━━━ Data records ━━━
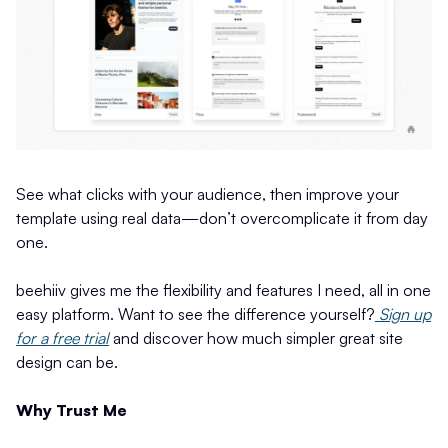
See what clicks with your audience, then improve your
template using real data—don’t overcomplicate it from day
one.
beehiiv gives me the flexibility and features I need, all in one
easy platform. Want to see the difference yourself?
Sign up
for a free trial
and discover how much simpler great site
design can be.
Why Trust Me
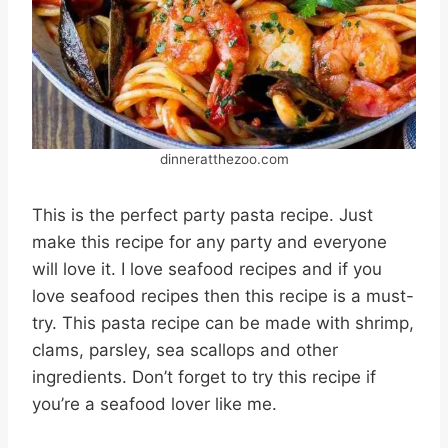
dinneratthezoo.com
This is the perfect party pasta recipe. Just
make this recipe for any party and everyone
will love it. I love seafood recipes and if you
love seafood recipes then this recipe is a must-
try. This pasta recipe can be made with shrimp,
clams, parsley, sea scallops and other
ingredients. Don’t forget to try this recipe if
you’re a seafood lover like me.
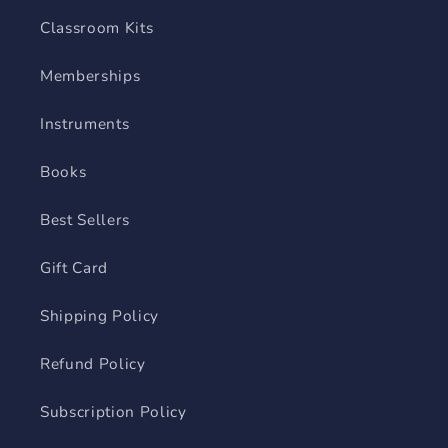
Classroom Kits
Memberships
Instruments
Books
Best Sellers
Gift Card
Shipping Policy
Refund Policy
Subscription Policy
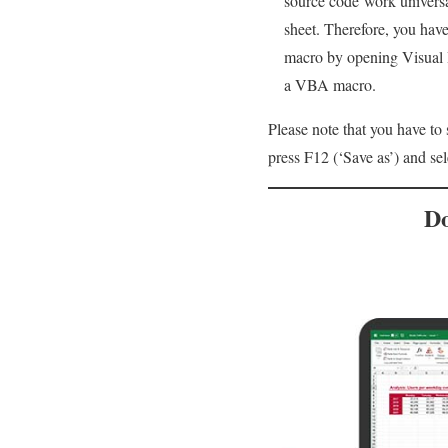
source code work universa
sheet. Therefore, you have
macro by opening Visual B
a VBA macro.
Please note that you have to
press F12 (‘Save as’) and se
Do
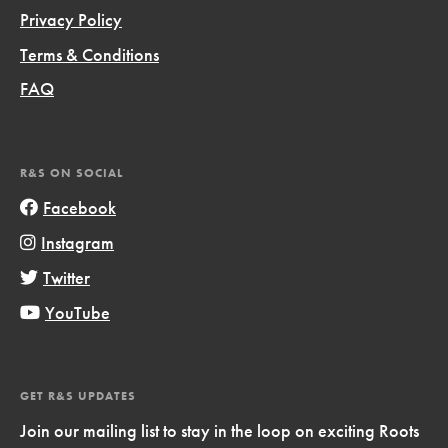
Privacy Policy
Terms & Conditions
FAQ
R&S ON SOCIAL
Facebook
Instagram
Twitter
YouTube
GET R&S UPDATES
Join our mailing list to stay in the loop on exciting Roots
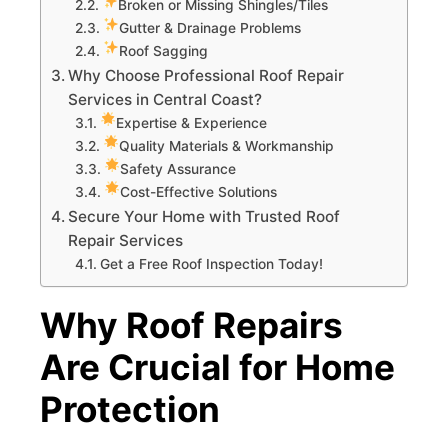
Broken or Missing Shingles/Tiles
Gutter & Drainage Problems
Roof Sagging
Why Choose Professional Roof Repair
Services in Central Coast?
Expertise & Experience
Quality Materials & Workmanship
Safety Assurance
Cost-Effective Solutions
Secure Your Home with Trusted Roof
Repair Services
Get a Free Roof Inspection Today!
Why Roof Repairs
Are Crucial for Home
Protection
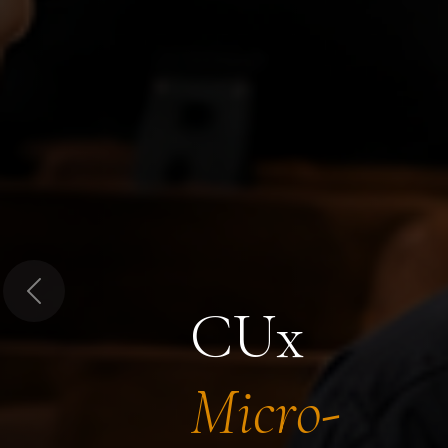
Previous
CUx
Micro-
━━━
━━━ Data records ━━━
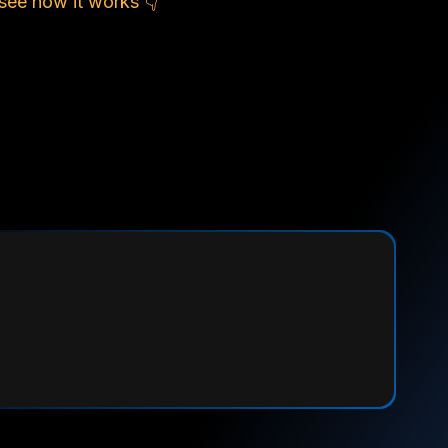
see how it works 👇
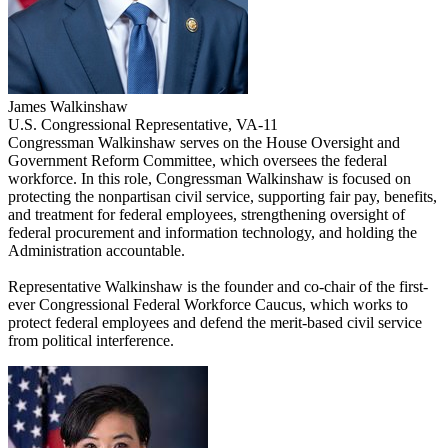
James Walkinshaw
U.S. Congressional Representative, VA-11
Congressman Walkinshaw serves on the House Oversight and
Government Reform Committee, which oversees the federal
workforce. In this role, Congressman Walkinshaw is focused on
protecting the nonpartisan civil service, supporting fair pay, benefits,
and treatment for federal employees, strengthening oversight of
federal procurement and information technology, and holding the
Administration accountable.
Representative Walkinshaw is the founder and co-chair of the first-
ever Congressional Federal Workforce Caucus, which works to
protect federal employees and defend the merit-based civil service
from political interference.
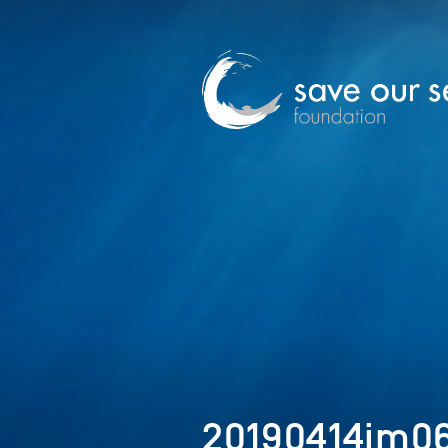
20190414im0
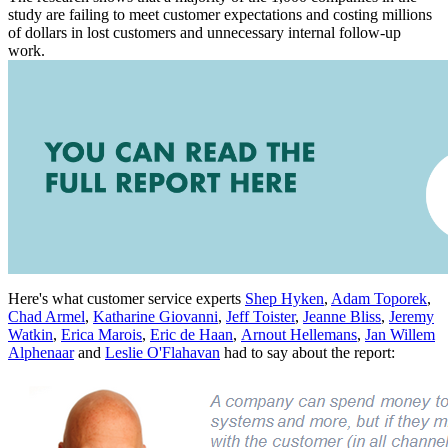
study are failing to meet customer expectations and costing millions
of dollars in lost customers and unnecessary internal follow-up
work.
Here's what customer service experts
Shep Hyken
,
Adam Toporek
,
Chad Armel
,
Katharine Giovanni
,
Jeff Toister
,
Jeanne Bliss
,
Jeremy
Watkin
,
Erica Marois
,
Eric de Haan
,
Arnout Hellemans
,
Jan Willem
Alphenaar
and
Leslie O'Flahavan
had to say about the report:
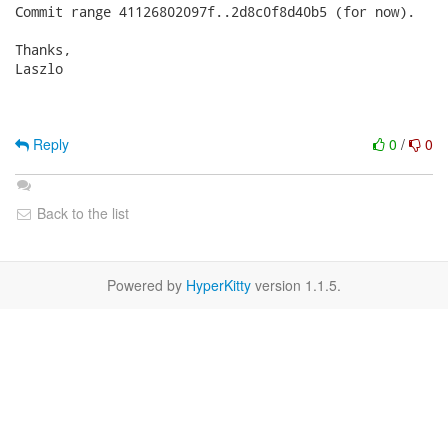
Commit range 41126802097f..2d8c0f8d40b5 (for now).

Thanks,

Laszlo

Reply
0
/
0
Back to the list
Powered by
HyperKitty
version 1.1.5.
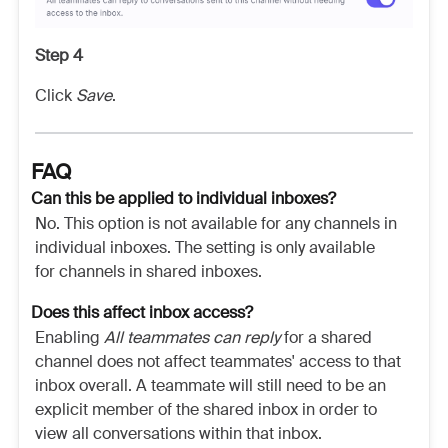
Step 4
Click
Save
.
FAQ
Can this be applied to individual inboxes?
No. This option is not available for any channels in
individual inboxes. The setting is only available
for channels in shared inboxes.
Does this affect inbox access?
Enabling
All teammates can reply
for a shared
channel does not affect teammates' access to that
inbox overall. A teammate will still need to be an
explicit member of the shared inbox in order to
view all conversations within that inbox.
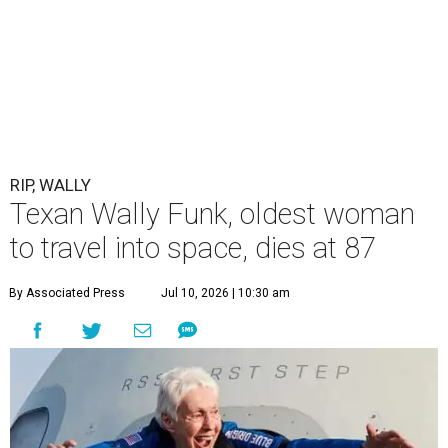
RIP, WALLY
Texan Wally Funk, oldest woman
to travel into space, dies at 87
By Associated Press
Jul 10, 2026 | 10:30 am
━━━
:: Brief ::
The string "access" may appear on lines of the data above; give the number of those lines and nothing more.

:: Output below ::
2